(Beginning of Provided data)

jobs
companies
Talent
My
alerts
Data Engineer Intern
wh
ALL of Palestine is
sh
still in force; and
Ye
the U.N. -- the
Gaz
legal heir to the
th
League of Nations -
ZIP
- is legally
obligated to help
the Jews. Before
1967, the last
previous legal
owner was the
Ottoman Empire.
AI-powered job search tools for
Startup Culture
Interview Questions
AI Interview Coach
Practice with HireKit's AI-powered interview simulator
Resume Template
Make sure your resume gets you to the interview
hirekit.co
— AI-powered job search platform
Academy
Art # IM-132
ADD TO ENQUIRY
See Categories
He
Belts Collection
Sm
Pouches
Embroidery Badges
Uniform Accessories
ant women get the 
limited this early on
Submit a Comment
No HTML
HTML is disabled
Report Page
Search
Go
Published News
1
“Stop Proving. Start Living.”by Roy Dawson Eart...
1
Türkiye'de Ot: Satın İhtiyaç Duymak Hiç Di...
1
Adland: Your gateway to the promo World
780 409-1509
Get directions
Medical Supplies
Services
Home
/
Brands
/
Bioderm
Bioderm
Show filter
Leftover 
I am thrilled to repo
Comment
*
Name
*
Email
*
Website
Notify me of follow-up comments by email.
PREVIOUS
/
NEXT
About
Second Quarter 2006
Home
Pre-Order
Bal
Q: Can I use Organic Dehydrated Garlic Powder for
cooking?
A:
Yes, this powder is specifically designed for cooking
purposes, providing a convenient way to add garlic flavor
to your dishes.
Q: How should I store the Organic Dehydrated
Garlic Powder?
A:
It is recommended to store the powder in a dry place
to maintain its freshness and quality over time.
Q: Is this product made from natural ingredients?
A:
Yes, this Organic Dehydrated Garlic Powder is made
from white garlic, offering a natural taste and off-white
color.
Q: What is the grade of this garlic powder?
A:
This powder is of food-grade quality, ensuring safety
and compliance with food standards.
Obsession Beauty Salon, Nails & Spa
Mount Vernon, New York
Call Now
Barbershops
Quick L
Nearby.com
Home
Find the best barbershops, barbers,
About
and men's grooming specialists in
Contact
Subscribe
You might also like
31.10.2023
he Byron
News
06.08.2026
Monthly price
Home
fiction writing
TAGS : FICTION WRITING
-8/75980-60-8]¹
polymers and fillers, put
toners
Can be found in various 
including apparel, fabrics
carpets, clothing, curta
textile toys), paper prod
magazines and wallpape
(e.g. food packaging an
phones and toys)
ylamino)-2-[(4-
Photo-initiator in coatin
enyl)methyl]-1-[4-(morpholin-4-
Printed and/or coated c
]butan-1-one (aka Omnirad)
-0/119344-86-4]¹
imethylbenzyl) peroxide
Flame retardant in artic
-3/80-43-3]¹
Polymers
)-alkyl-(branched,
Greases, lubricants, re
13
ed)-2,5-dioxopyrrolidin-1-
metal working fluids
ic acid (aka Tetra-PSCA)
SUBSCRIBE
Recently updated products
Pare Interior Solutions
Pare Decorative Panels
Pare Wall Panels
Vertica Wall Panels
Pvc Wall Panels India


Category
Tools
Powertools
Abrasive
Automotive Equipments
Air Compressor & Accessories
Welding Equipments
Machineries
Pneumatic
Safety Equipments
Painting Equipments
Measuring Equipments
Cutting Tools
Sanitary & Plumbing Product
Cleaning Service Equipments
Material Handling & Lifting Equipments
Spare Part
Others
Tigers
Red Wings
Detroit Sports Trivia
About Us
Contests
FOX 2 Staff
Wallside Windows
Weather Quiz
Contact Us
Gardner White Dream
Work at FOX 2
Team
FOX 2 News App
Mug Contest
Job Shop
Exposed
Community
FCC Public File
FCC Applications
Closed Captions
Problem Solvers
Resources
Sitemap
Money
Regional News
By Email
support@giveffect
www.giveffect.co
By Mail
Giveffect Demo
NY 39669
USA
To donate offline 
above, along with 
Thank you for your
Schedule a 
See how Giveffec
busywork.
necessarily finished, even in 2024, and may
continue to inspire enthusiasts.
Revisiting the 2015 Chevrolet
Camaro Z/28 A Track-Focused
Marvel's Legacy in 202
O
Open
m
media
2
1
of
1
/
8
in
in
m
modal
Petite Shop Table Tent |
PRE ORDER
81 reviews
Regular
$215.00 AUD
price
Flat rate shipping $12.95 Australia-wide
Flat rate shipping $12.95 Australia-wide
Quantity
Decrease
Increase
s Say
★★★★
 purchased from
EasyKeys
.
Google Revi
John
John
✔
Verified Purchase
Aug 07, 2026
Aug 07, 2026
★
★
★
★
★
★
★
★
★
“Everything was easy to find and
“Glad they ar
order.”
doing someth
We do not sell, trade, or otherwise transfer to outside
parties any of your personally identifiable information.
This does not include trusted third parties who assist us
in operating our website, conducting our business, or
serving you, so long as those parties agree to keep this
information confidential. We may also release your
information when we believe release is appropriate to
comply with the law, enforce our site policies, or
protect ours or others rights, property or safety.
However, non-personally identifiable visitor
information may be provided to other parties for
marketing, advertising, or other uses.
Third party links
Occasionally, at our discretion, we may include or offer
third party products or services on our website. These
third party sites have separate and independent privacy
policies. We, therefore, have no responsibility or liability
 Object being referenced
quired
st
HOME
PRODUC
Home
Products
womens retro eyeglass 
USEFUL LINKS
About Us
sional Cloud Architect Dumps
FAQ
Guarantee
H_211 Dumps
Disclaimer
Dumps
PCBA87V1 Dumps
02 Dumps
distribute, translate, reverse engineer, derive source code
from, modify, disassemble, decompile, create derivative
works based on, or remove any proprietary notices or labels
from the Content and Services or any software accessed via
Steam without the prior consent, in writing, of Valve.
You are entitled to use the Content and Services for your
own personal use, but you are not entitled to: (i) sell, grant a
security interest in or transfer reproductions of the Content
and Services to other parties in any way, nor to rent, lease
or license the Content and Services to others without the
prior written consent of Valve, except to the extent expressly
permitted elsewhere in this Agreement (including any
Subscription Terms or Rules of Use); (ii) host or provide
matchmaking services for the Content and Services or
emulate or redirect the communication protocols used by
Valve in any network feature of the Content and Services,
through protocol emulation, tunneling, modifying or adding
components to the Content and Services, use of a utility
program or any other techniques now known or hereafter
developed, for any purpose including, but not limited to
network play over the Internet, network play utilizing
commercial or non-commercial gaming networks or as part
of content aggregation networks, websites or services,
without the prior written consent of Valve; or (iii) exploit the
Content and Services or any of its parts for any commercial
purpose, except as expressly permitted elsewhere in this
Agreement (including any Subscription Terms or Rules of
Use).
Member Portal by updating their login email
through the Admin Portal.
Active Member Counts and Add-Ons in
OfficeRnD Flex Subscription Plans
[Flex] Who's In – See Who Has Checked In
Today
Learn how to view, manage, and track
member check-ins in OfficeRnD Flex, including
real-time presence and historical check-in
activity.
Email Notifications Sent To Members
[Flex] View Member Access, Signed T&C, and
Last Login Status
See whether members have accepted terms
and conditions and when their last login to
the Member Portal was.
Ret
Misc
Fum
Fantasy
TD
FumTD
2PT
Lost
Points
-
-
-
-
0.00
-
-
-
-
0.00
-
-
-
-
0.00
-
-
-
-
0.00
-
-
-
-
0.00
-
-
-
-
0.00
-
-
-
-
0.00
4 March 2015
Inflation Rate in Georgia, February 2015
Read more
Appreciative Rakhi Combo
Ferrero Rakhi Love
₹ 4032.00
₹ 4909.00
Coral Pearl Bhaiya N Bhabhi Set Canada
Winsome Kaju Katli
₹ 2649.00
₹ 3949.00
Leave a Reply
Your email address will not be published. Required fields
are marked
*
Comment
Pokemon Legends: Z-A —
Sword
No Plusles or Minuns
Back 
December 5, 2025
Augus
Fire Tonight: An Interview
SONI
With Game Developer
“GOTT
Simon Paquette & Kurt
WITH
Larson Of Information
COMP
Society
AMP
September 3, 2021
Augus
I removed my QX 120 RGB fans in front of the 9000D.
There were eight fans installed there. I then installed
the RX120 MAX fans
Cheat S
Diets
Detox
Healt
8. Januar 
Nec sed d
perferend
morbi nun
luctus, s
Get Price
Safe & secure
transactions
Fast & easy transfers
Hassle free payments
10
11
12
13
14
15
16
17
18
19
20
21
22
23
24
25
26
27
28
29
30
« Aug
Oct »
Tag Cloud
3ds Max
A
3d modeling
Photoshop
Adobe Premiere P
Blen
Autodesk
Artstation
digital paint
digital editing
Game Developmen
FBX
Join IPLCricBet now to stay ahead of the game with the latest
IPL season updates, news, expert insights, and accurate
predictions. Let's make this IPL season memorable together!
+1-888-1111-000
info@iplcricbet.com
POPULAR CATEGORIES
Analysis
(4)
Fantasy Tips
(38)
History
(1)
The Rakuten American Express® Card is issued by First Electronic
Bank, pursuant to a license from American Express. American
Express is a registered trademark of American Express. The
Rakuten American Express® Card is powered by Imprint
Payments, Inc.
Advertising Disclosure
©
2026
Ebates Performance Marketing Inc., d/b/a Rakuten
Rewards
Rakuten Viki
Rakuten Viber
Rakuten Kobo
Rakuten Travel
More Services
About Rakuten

(End of Provided data)

## Work task
Give back, word for word, only the lines above from the line holding "Second Quarter 2006" to the line holding "Monthly price", both included.

## Result of this exercise
Second Quarter 2006
Home
Pre-Order
Bal
Q: Can I use Organic Dehydrated Garlic Powder for
cooking?
A:
Yes, this powder is specifically designed for cooking
purposes, providing a convenient way to add garlic flavor
to your dishes.
Q: How should I store the Organic Dehydrated
Garlic Powder?
A:
It is recommended to store the powder in a dry place
to maintain its freshness and quality over time.
Q: Is this product made from natural ingredients?
A:
Yes, this Organic Dehydrated Garlic Powder is made
from white garlic, offering a natural taste and off-white
color.
Q: What is the grade of this garlic powder?
A:
This powder is of food-grade quality, ensuring safety
and compliance with food standards.
Obsession Beauty Salon, Nails & Spa
Mount Vernon, New York
Call Now
Barbershops
Quick L
Nearby.com
Home
Find the best barbershops, barbers,
About
and men's grooming specialists in
Contact
Subscribe
You might also like
31.10.2023
he Byron
News
06.08.2026
Monthly price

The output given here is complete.